> **ASSIGNMENT**:
How many lines below contain the string "over"? Reply with the figure and no further words.

> **RECORDS FOR THIS TASK**:
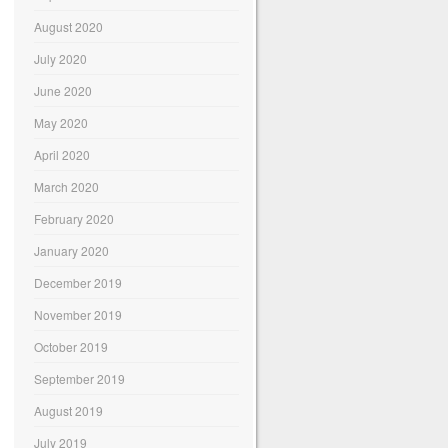
August 2020
July 2020
June 2020
May 2020
April 2020
March 2020
February 2020
January 2020
December 2019
November 2019
October 2019
September 2019
August 2019
July 2019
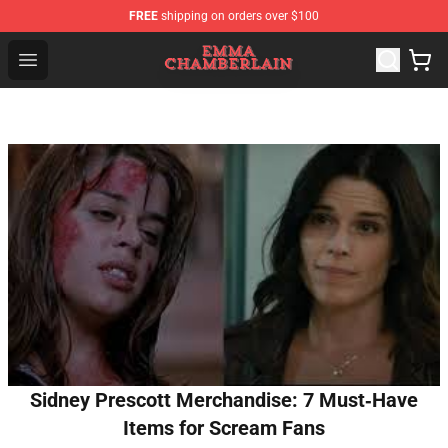
FREE
shipping on orders over $100
Emma Chamberlain Shop - Official Emma Chamberlain M
Open menu
Sidney Prescott Merchandise: 7 Must‑Have
Items for Scream Fans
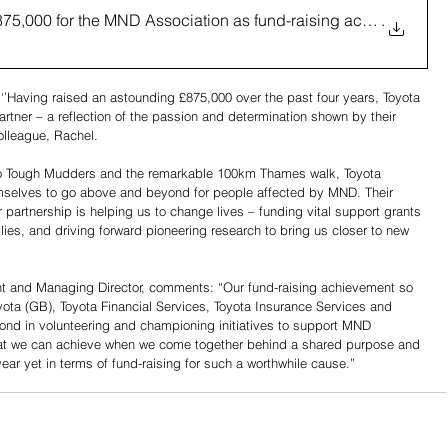
875,000 for the MND Association as fund-raising activity reach
.
’Having raised an astounding £875,000 over the past four years, Toyota 
artner – a reflection of the passion and determination shown by their 
olleague, Rachel.
to Tough Mudders and the remarkable 100km Thames walk, Toyota 
mselves to go above and beyond for people affected by MND. Their 
partnership is helping us to change lives – funding vital support grants 
lies, and driving forward pioneering research to bring us closer to new 
nt and Managing Director, comments: “Our fund-raising achievement so 
oyota (GB), Toyota Financial Services, Toyota Insurance Services and 
 in volunteering and championing initiatives to support MND 
hat we can achieve when we come together behind a shared purpose and 
ar yet in terms of fund-raising for such a worthwhile cause.”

> **ANSWER SPACE**:
2